WKRECC also requested that a temporary restraining order be placed upon the City of Bardwell to cease and desist the temporary service of electricity to the new courthouse construction site. This legal action came after the City of Bardwell placed a primary electrical tap within 100 feet of the new courthouse property.
In Carlisle County Circuit Court on Thursday the City of Bardwell filed a motion of disqualification for both Carlisle Circuit Court Judge Tim Langford and Carlisle County District Court Judge Keith Myers, citing that both men serve on the Carlisle County Courthouse Project Development Board and the judge’s impartiality in this case could come into question by the public.

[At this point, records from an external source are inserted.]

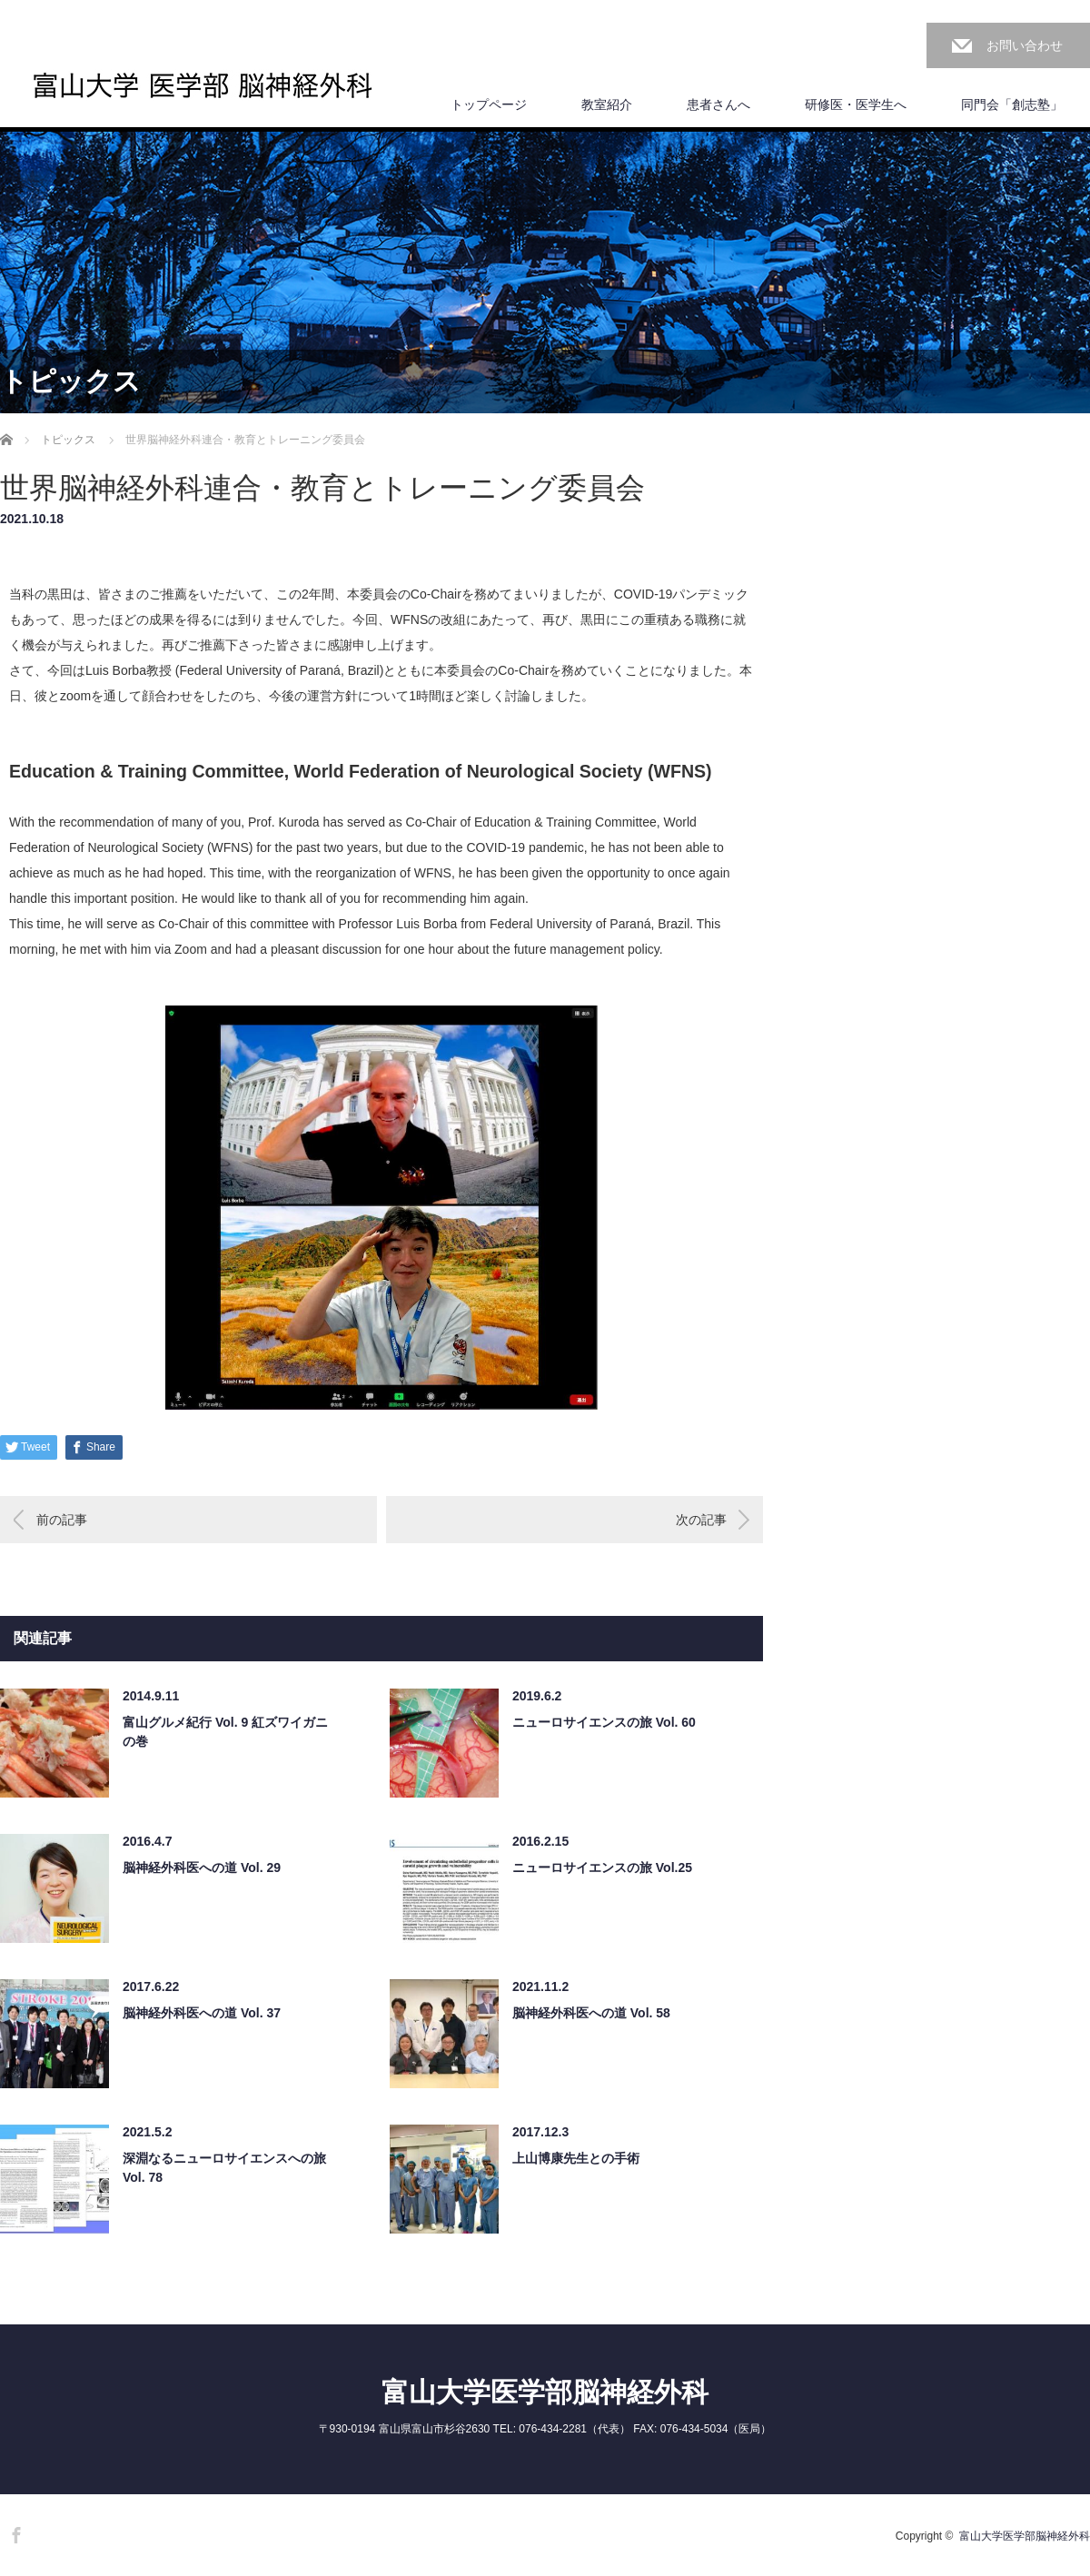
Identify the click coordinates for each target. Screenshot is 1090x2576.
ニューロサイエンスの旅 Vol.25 (602, 1867)
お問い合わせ (1024, 45)
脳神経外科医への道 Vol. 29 (202, 1867)
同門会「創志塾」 (1012, 104)
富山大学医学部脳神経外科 (545, 2392)
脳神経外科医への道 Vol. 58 (591, 2013)
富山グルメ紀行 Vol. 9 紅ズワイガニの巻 (225, 1732)
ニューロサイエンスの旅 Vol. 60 (604, 1722)
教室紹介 (606, 104)
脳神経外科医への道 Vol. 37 (202, 2013)
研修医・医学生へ (856, 104)
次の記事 (701, 1519)
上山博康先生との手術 (575, 2158)
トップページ (489, 104)
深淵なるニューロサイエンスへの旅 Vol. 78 (224, 2168)
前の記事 (61, 1519)
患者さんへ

 Judge Langford scheduled a hearing on Tuesday morning in Carlisle County Circuit Court to discuss the motion by the City of Bardwell for disqualification. Langford said that since Kentucky is not a customer choice state, a state in which the customer can choose its electric provider, his serving on the Courthouse Project Development Board should
not be a factor. What gave Judge Langford pause however was the public’s perception of his partiality in this case, a claim that the City of Bardwell thinks is at the forefront.
 
KRECC said that they had no problem with Judge Langford serving as judge on this case. However, they did stress that they would like the case to be heard as soon as possible, a view Judge Langford shared and could factor into his decision on whether he steps down as judge on this case or not. “I have gone on record saying during Project Development Board meetings that I do not want the construction of this courthouse delayed due to this electrical issue or any issue whatsoever and that could influence my decision,” Judge Langford said.
 
Judge Langford said that he will have a decision by Friday on whether he will step down as judge. If Judge Langford steps down it could delay the hearing by a week to ten days, as a justice that is retired, or a justice from another part of the state would have to be called in to hear the case.